GPUs are designed as numeric computing engines, therefore they will not perform well on other tasks.

Applications should use both CPUs and GPUs, where the latter is exploited as a coprocessor in order to speed up numerically intensive sections of the code by a massive fine grained parallelism.

CUDA programming model introduced by NVIDIA in 2007, is designed to support joint CPU/GPU execution of an application.
CUDA programming model

Compute Unified Device Architecture:
- extends ANSI C language with minimal extensions
- provides application programming interface (API) to manage host and device components

CUDA program:
- Serial sections of the code are performed by CPU (host)
- The parallel ones (that exhibit rich amount of data parallelism) are performed by GPU (device) in the SIMD mode as CUDA kernels.
- host and device have separate memory spaces: programmers need to transfer data between CPU and GPU in a manner similar to “one-sided” message passing.
CUDA threads organization

A kernel is executed as a **grid** of many parallel threads.
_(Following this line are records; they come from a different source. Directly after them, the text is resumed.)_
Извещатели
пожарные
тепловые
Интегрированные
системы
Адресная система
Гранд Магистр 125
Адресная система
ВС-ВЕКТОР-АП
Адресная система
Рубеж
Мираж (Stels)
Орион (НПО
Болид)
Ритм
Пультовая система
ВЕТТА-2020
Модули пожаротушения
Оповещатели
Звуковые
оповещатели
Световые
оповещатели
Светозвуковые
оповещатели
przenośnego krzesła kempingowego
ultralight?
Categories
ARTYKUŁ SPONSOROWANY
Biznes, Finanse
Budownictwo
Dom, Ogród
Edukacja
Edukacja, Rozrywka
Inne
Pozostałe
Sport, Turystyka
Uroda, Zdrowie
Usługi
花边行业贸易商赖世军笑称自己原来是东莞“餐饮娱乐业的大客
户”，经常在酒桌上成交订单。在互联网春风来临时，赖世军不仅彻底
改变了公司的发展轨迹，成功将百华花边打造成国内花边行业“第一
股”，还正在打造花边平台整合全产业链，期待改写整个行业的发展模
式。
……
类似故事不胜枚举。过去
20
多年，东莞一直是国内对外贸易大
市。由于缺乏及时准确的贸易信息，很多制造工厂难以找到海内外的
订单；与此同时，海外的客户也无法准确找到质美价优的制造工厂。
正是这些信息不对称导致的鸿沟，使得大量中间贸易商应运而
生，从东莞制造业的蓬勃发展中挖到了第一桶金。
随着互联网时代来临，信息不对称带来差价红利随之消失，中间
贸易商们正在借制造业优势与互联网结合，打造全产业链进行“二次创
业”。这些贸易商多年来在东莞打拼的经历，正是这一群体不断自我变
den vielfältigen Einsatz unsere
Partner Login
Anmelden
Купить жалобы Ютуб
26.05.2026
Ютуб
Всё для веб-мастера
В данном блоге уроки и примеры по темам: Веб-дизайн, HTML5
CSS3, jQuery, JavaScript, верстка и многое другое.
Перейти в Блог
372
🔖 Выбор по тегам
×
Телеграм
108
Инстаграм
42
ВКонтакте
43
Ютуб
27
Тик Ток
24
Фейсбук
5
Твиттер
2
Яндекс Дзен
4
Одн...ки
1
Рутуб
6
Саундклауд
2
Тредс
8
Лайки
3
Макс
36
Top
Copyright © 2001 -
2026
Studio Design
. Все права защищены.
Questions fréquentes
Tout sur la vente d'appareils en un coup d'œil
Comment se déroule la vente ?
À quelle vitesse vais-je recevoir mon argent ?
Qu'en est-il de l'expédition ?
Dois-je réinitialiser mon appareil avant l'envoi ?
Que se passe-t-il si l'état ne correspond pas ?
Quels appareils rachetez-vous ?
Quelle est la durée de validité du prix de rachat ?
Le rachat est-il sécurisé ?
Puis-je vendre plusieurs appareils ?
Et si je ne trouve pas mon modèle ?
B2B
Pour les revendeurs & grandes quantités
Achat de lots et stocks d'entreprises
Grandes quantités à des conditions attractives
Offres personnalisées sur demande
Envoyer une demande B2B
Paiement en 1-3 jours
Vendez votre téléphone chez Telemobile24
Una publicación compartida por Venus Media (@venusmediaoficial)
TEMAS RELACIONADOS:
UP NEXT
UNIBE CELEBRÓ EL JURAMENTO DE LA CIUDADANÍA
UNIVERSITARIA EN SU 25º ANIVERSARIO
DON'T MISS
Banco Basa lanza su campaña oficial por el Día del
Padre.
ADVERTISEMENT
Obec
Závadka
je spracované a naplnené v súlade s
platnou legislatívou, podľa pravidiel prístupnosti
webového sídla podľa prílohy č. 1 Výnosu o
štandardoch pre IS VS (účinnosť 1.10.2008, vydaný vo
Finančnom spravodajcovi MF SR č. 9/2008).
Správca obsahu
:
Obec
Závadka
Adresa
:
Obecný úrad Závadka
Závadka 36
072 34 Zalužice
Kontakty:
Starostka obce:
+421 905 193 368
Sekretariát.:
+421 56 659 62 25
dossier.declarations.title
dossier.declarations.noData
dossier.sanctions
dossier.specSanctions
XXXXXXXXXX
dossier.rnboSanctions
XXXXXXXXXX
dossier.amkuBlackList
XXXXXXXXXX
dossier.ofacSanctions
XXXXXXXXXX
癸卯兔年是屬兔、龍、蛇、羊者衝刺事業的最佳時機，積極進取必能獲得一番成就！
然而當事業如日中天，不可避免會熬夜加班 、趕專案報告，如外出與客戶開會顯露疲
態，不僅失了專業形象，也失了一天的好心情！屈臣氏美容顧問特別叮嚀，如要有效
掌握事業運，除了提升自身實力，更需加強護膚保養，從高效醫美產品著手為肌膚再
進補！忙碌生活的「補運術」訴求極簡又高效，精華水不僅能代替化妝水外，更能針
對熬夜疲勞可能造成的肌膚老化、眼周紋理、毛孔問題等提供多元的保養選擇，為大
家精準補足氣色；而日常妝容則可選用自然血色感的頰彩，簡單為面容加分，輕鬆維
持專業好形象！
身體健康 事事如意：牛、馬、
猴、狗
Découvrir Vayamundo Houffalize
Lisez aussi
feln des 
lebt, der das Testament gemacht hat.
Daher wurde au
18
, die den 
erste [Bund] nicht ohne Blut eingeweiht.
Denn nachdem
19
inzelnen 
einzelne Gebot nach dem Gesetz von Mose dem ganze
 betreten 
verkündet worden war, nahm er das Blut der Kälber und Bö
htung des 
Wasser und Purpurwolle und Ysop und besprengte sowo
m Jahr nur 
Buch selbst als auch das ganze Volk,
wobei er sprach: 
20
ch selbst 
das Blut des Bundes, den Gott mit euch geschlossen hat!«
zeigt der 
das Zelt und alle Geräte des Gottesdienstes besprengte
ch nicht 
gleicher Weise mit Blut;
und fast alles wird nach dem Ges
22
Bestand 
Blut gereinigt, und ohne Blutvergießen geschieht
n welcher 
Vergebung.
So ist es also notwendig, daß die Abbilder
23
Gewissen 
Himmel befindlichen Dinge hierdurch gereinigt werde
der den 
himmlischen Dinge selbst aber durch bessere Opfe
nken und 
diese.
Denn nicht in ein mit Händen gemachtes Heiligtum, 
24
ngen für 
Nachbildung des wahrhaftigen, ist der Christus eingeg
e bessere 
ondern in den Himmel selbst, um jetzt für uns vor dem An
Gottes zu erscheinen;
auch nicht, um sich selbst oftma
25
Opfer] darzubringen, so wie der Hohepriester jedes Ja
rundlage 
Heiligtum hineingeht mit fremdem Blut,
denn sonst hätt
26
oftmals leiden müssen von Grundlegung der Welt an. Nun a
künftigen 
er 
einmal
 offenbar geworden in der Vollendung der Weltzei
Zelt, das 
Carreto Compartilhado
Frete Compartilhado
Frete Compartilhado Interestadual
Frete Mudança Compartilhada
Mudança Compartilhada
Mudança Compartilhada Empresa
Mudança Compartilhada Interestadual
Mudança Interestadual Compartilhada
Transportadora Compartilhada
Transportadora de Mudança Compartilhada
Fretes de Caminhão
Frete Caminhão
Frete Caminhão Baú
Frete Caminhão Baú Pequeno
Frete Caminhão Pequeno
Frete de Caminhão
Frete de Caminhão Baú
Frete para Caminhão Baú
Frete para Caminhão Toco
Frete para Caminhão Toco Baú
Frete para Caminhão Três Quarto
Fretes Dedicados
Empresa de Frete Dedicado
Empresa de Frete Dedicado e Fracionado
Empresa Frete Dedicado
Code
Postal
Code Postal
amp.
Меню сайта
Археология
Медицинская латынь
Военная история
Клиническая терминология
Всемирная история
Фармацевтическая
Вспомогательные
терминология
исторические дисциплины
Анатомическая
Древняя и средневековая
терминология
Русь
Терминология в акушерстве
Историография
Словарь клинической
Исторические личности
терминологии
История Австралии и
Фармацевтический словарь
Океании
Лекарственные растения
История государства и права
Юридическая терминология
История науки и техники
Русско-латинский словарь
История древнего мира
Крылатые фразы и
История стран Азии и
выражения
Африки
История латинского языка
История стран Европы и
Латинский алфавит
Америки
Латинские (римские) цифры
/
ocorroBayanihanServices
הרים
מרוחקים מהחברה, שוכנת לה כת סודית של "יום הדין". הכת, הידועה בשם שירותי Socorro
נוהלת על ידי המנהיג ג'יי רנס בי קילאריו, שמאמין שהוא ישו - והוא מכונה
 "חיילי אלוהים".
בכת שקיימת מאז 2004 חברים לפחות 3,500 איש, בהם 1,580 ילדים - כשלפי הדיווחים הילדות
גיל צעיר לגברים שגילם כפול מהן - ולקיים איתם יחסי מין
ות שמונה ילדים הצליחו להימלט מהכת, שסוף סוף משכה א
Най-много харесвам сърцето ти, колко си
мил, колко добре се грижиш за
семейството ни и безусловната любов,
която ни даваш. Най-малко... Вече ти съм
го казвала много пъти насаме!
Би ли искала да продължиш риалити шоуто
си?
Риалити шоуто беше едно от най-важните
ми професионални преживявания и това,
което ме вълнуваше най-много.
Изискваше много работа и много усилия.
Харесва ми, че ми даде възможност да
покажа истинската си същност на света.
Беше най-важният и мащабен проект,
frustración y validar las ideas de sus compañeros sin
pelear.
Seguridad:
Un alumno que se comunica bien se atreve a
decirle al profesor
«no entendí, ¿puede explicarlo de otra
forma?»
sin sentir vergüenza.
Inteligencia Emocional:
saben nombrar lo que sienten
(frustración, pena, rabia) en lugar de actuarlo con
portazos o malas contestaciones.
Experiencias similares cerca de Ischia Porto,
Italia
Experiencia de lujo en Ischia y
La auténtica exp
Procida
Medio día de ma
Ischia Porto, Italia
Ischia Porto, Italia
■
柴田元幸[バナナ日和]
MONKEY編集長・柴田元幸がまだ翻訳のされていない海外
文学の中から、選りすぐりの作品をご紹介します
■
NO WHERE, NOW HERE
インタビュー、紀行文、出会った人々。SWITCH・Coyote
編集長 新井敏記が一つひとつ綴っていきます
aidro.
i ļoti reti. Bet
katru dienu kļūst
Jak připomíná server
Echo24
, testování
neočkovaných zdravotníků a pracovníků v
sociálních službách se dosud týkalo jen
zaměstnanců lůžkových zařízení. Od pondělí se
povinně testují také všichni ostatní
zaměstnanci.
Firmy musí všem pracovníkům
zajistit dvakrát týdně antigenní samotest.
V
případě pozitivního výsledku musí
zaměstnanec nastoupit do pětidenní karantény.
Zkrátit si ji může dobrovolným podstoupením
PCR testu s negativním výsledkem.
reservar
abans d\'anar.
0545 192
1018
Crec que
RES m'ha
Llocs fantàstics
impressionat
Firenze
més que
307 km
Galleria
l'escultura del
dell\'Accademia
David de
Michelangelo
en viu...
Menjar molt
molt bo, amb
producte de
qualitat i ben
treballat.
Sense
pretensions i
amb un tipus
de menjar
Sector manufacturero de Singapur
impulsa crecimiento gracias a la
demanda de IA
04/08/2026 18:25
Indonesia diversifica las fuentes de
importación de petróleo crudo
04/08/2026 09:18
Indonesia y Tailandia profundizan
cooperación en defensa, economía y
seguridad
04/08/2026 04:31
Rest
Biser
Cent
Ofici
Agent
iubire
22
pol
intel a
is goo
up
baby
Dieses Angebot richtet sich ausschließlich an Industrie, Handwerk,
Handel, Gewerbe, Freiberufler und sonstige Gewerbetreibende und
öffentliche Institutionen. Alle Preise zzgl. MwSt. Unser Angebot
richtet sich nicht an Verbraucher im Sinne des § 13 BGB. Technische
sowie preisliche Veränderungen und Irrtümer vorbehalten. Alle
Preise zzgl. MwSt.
They are organized into a two-level hierarchy:

- A grid is organized as up to 3-dim *array of thread blocks*
- Each block is organized into up to 3-dim *array of threads*
- All blocks have the same number of threads organized in the same manner.

**Block of threads:**
- set of concurrently executing threads that can *cooperate* among themselves through barrier synchronization, by using the function `__syncthreads();`
- shared memory.
CUDA threads organization

Because all threads in a grid execute the same code, they rely on unique coordinates assigned to them by the CUDA runtime system as built-in preinitialized variables:

- **Block ID** up to 3 dimensions:
  \((\text{blockIdx}.x, \text{blockIdx}.y, \text{blockIdx}.z)\)

- **Thread ID** within the block up to 3 dimensions:
  \((\text{threadIdx}.x, \text{threadIdx}.y, \text{threadIdx}.z)\)

The exact organization of a grid is determined by the execution configuration provided at kernel launch.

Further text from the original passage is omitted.